Amusant comme le soleil et les astres peuvent changer d'apparence. En temps normal, on se laisse réveiller par les uns puis bercer par les autres. Aujourd'hui, c'est presque indécent de regarder le ciel. L'immédiat après-guerre, on l'a attendu comme une délivrance alors que c'est le dernier sursaut du conflit, béance à l'abri de la morale comme de la quiétude. Alors on se regroupe, entre femmes et avec un code qui n'épargne aucune d'entre nous.
Pas de droit chemin à suivre pourtant : si on évite de baisser les yeux, c'est pour pas croiser notre reflet dans une flaque rance ou pire, échanger notre misère contre celle d'un pauvre bougre à peine mieux loti. Qu'on le veuille ou non, les souvenirs infestent le bitume et se transmettent comme un virus. Prends le temps d'écouter un type te raconter comment il en est arrivé là, son fardeau alourdira le tien pour peu que tu lui accordes une minute d'empathie.
Alors la compassion on l'évite autant que possible, remisée dans une boîte, sans doute depuis qu'on a perdu nos proches. On pensait la déterrer une fois le conflit terminé, c'était sans compter sur l'après, cette parenthèse qui laisse le temps de compter les disparus mais peu pour oublier les dégâts. Il faut juste manger, se lever, éviter de tomber malade et garder la tête froide.

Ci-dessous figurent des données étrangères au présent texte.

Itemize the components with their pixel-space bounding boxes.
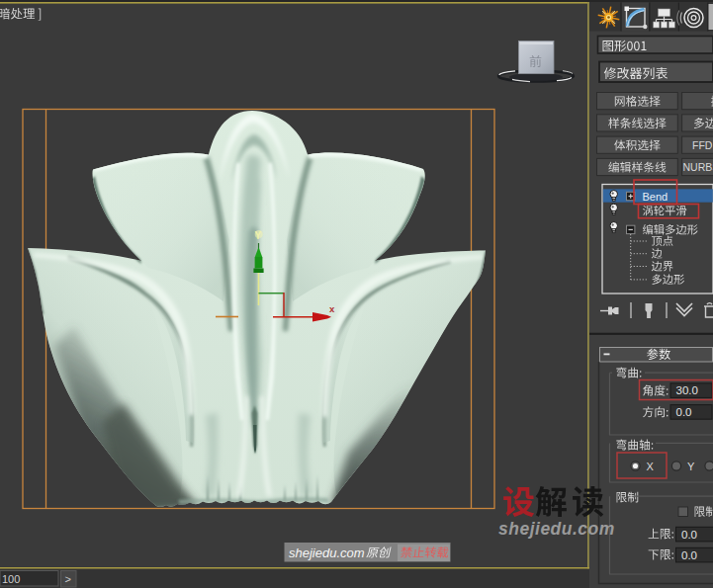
svg-text:0.0: 0.0	[681, 529, 697, 541]
svg-text:shejiedu.com: shejiedu.com	[498, 519, 615, 539]
svg-text:0.0: 0.0	[676, 406, 692, 418]
svg-text:Bend: Bend	[643, 191, 668, 203]
svg-text:shejiedu.com: shejiedu.com	[289, 546, 365, 560]
svg-text:0.0: 0.0	[681, 549, 697, 561]
svg-text:FFD 2x2x2: FFD 2x2x2	[692, 139, 713, 151]
svg-text:Y: Y	[687, 461, 695, 472]
svg-text:30.0: 30.0	[676, 384, 698, 396]
svg-text:X: X	[647, 461, 655, 472]
svg-text:NURBS: NURBS	[683, 161, 713, 173]
svg-text:>: >	[65, 573, 71, 585]
svg-text:100: 100	[2, 573, 20, 585]
svg-text:x: x	[329, 303, 335, 314]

Une femme seule, devant l'ogre urbain, elle tient pas trois jours. Ici, on a un début de chance.
Ensemble, on a transformé une ruine en abri imprenable. Du moins on y croit, c'est juste un immeuble ouvert aux quatre vents. Ce qui s'y passe n'est pas plus laid qu'à l'extérieur, mais au moins on le garde pour nous. Car il s'agit de regarder droit devant, un jour après l'autre, et de se payer à manger. L'air de rien, on doit avoir fière allure pour qui prend le temps de nous observer, dépenaillée mais impressionnante, de quoi faire reculer les charognards.
Le béton et la terre, ces deux mamelles architecturales forcées à cohabiter, on les a domptées pour oublier qu'elles nous enchaînent. La fierté est toujours là, paumée entre deux gestes agressifs et motivant chacun d'eux, parce qu'on veut rester debout. Même la violence et les châtiments ont droit de cité alors même qu'on maudit les meurtres à grande échelle qui nous ont menés là, dans cette prison à ciel ouvert où on prend du plaisir jusque dans des punitions cruelles.
Ne pas être vues, c'est ce qui nous est arrivé de mieux et de plus terrible. Les sorties sont régulières et les silhouettes se ressemblent, formes aguicheuses et suantes déterminées à voir la prochaine décennie, prêtes à espérer une reconstruction. Ça crève les yeux qu'on est bien vivantes, maîtres des lieux et de nos vices cachés, parquées de l'autre côté d'une barrière invisible où les hommes sont amis, ennemis, proies et menaces, eux aussi en attente du lendemain.